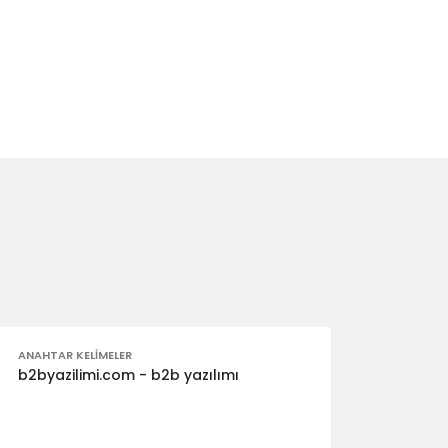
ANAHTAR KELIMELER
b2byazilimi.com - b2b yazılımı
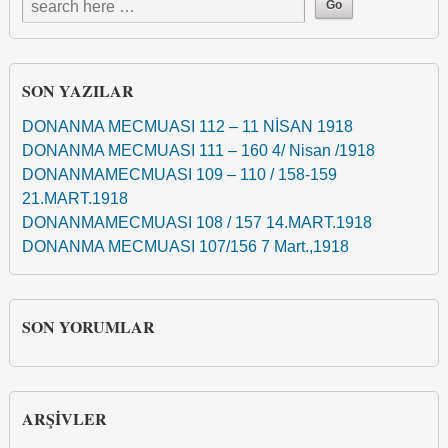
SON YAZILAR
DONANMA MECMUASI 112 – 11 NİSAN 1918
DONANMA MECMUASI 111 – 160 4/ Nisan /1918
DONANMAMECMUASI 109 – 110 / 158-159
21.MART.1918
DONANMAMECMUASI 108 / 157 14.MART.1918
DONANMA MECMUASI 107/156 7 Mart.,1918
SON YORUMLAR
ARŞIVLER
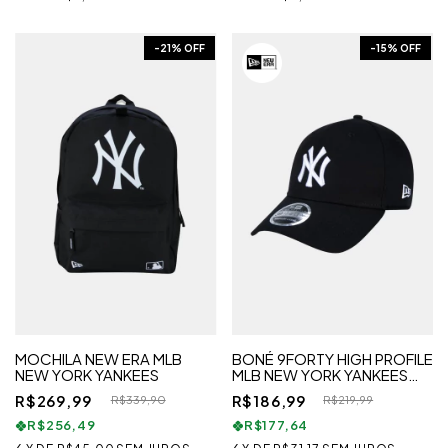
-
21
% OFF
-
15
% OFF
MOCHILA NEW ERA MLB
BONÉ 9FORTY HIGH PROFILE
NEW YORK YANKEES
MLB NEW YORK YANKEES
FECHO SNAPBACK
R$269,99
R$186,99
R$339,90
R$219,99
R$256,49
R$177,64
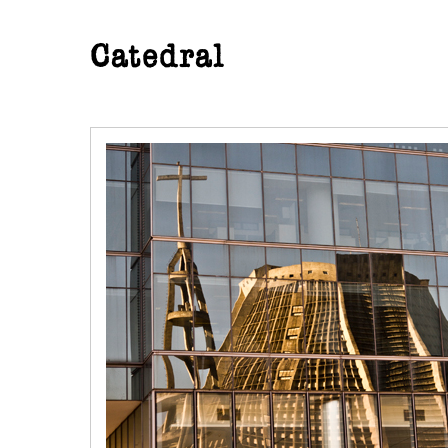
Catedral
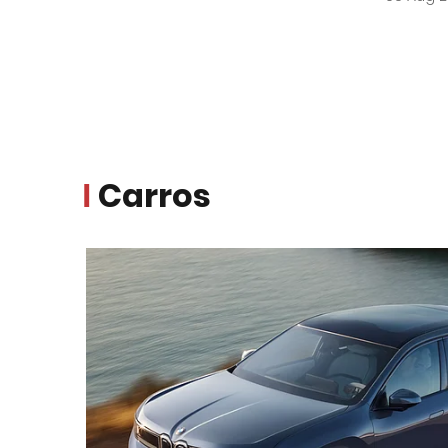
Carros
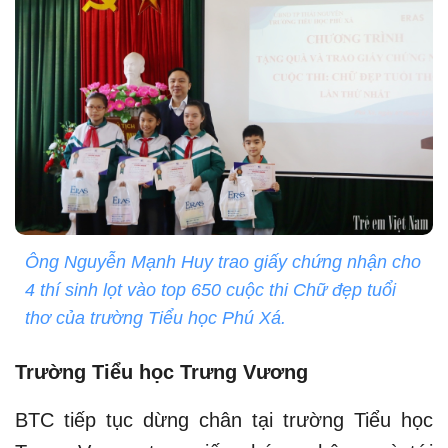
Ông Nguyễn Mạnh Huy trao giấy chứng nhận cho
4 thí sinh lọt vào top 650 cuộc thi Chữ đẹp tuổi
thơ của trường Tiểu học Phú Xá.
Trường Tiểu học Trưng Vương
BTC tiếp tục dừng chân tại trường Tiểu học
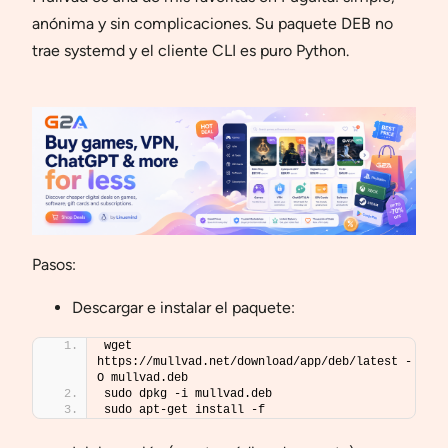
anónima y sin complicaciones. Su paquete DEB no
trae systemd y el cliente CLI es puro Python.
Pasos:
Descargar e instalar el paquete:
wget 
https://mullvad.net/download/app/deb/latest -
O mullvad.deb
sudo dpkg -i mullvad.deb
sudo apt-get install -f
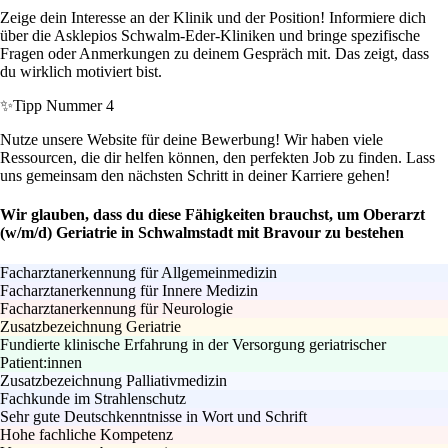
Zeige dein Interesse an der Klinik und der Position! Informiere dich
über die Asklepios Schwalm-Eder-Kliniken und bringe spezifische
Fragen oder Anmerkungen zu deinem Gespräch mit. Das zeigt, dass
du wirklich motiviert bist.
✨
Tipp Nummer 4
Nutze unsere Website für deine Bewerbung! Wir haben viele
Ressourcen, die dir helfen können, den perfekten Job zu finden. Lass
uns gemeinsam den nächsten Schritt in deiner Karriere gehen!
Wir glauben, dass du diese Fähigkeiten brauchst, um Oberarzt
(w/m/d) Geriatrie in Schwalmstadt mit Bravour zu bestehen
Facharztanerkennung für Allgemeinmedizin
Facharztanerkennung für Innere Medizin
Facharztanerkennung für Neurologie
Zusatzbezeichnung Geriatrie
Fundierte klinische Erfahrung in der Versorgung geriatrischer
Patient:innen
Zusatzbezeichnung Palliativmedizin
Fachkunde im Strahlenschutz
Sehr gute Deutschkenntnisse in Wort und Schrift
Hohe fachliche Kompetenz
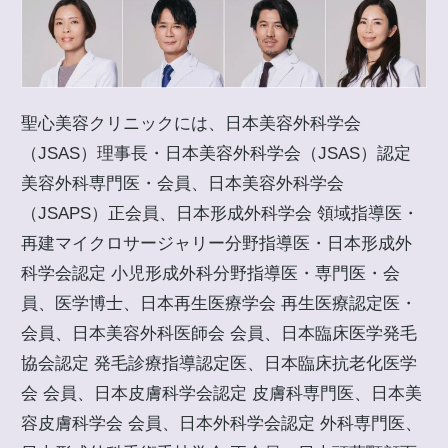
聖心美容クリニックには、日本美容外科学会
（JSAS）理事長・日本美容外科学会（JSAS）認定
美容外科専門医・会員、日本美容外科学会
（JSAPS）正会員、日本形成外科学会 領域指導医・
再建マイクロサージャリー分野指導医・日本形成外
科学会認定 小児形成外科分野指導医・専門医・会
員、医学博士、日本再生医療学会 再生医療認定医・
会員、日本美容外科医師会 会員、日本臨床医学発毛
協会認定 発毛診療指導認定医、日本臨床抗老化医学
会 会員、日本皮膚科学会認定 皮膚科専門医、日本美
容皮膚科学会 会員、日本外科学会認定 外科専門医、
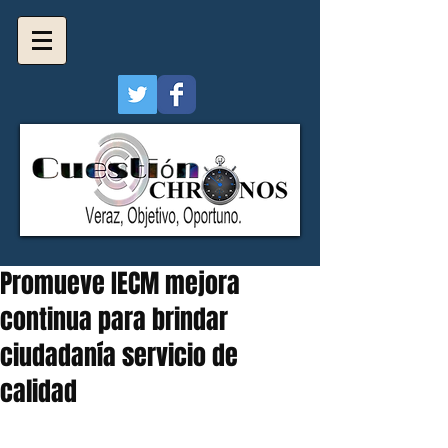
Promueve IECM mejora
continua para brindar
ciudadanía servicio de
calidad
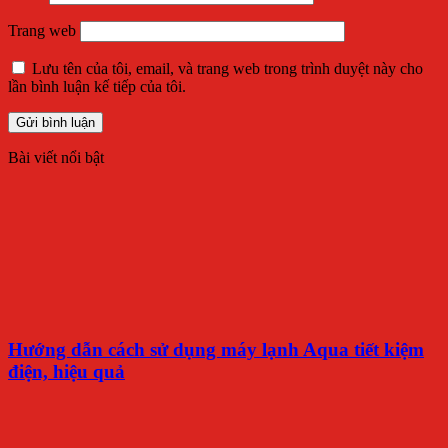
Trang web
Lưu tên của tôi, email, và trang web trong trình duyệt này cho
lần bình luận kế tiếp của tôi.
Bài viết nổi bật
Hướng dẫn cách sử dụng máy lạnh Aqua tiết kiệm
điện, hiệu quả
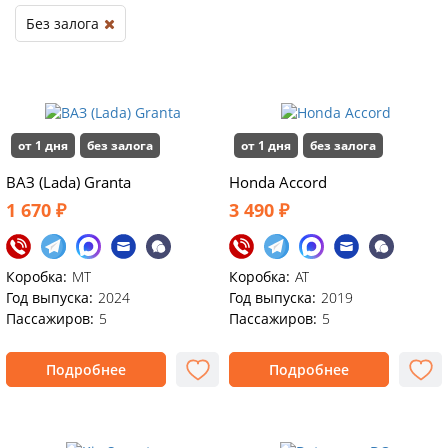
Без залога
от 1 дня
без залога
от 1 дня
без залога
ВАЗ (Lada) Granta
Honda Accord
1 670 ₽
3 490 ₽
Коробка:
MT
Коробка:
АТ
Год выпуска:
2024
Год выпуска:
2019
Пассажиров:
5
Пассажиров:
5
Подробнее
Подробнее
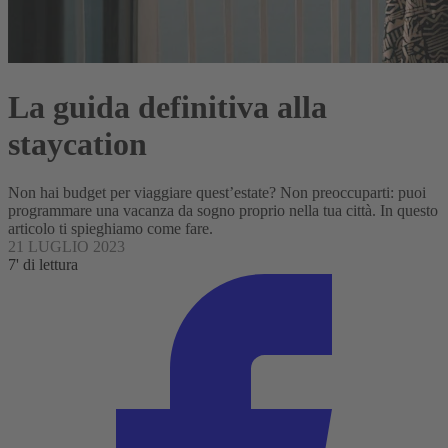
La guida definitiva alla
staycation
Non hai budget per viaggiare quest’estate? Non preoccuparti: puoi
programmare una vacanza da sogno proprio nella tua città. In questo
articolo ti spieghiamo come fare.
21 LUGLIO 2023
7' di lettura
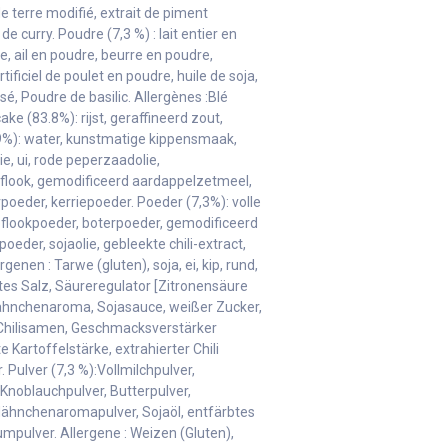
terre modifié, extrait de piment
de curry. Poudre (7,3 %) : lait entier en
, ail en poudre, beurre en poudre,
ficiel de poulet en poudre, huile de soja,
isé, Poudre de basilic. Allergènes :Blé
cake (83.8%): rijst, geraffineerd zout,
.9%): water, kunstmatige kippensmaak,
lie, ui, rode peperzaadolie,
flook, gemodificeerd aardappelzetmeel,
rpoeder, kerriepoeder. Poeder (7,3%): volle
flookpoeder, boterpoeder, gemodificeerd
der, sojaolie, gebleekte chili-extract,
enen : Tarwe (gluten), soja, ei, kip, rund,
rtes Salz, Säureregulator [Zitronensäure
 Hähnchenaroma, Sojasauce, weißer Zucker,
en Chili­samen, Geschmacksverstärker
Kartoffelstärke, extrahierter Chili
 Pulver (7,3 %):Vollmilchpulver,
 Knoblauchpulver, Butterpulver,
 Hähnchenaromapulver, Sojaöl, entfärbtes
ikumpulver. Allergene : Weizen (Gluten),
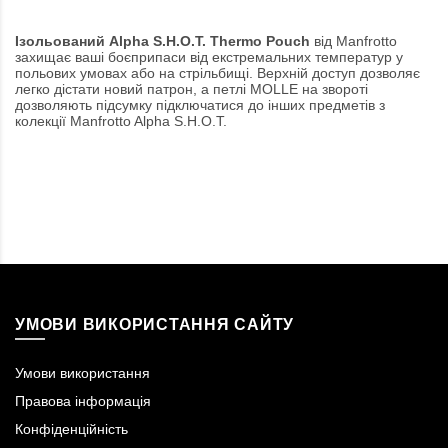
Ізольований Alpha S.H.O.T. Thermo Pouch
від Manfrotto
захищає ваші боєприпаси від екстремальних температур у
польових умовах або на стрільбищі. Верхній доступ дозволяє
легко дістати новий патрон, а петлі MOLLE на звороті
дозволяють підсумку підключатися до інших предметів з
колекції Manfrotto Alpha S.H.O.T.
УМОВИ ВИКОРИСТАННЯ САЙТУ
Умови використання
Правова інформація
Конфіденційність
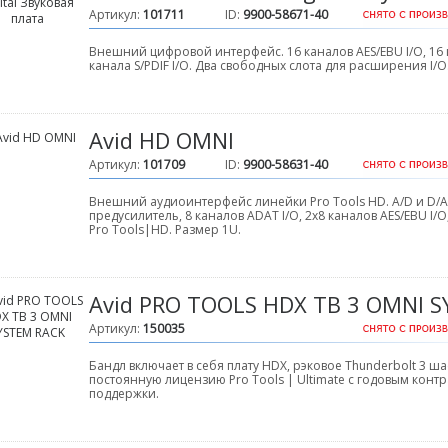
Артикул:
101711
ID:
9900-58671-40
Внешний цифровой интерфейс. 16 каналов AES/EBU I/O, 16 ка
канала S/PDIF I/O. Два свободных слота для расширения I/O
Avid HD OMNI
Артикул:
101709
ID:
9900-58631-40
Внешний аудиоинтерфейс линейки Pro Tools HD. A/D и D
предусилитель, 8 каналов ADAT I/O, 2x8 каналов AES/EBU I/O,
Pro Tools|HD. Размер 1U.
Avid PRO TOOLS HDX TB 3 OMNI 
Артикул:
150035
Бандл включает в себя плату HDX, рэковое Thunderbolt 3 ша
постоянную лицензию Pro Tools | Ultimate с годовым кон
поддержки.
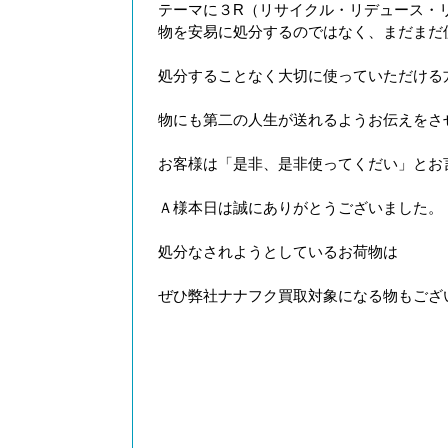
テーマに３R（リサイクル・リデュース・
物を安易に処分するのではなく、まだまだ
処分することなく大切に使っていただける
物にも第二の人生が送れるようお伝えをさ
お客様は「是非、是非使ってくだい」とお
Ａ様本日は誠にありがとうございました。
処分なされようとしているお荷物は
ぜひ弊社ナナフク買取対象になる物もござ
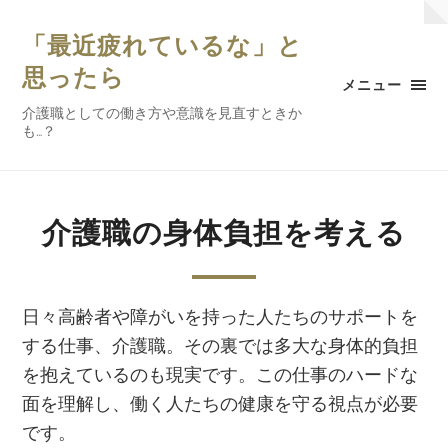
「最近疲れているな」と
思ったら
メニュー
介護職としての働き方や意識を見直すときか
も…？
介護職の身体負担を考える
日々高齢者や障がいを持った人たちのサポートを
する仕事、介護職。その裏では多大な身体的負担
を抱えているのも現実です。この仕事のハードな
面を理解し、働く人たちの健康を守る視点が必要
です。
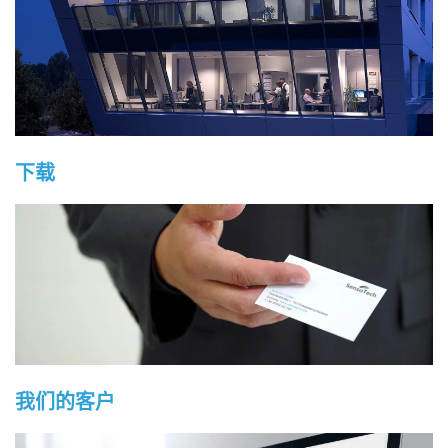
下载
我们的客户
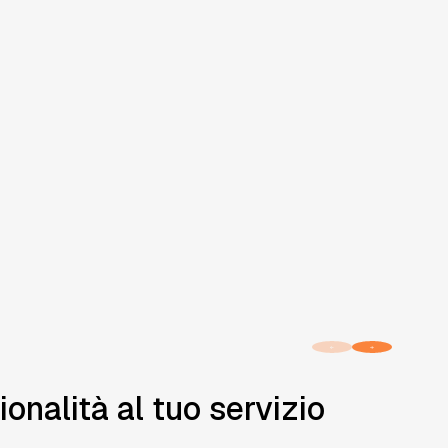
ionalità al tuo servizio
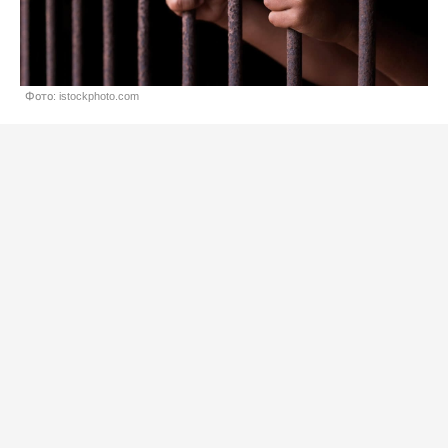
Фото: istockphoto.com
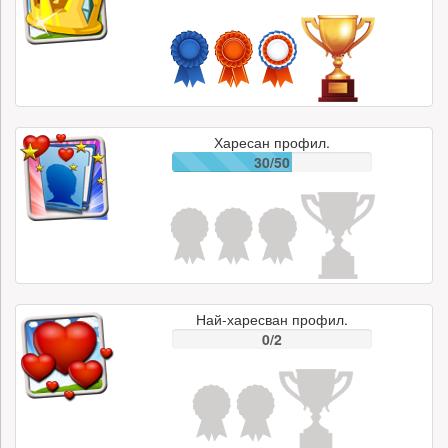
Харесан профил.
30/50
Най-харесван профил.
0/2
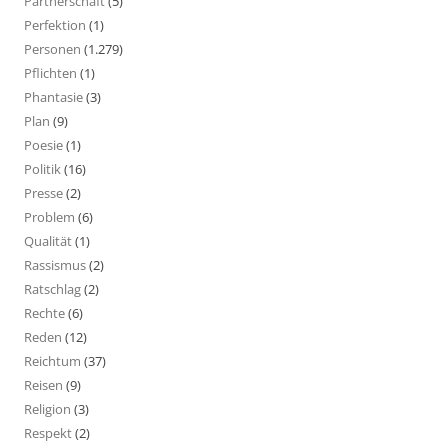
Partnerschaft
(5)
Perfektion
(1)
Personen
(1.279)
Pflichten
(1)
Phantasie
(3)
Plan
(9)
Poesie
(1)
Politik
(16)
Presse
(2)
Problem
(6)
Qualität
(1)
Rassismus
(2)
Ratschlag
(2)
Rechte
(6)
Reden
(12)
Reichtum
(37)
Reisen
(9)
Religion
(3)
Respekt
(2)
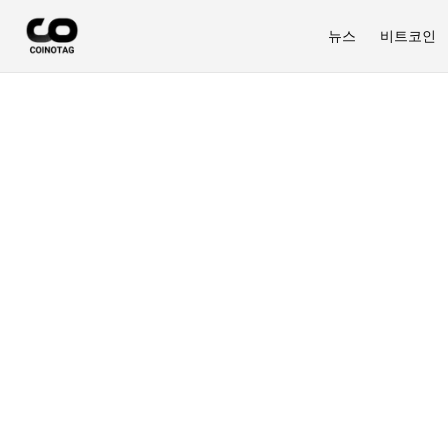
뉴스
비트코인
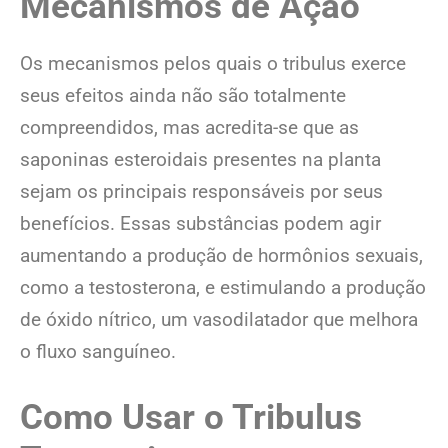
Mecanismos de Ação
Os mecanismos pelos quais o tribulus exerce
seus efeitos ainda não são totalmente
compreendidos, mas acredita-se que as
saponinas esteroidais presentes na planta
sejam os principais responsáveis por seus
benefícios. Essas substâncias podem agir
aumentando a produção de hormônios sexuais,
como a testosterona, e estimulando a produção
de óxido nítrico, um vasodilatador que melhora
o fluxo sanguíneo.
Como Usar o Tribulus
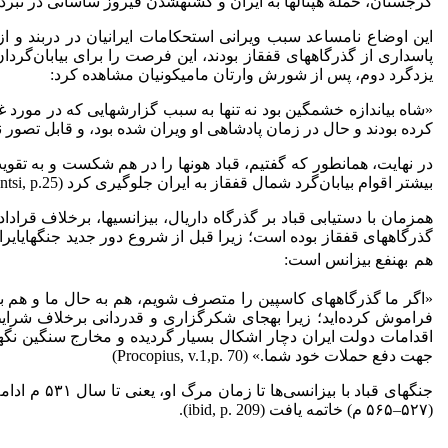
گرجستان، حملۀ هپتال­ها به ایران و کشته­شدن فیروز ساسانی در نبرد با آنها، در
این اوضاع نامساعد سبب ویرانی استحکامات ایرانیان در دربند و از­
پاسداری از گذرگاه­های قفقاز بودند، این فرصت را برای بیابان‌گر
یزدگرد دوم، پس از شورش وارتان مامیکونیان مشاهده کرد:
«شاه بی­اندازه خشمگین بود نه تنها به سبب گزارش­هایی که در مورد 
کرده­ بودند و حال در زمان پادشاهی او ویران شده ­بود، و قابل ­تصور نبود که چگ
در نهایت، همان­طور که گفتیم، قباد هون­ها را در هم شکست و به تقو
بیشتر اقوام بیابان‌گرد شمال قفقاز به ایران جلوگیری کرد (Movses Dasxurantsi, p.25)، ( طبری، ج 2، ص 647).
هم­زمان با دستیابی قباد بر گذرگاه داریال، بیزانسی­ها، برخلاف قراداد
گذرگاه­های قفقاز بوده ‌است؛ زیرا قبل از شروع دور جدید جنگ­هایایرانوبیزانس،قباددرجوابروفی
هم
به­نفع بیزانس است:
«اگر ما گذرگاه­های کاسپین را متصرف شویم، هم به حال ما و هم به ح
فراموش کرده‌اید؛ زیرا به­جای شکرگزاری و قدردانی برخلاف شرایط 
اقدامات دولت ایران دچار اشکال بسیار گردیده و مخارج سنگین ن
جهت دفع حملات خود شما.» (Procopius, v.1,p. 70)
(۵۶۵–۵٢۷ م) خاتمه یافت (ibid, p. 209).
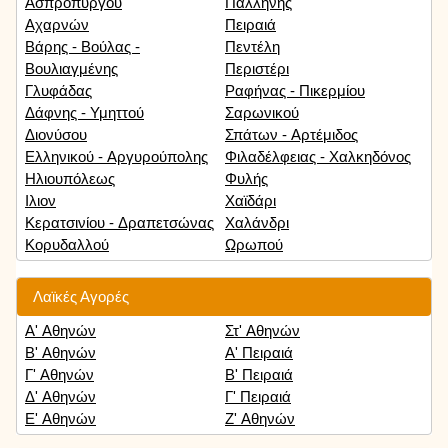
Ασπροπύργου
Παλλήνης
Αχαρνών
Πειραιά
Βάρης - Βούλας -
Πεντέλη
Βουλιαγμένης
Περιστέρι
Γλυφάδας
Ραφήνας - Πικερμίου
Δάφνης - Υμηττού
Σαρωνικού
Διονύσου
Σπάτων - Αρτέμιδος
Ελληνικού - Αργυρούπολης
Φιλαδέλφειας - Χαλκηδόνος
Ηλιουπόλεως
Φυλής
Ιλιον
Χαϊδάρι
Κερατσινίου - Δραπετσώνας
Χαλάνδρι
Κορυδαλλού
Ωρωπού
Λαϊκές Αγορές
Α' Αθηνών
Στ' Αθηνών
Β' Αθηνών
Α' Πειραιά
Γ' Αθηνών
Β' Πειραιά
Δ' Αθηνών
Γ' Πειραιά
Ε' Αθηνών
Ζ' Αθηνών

::::

**TASK GOAL:** Which lines of the data include "قفقاز"? Copy each of them.

**RESPONSE TO THE TASK:**
پاسداری از گذرگاه­های قفقاز بودند، این فرصت را برای بیابان‌گر
بیشتر اقوام بیابان‌گرد شمال قفقاز به ایران جلوگیری کرد (Movses Dasxurantsi, p.25)، ( طبری، ج 2، ص 647).
گذرگاه­های قفقاز بوده ‌است؛ زیرا قبل از شروع دور جدید جنگ­هایایرانوبیزانس،قباددرجوابروفی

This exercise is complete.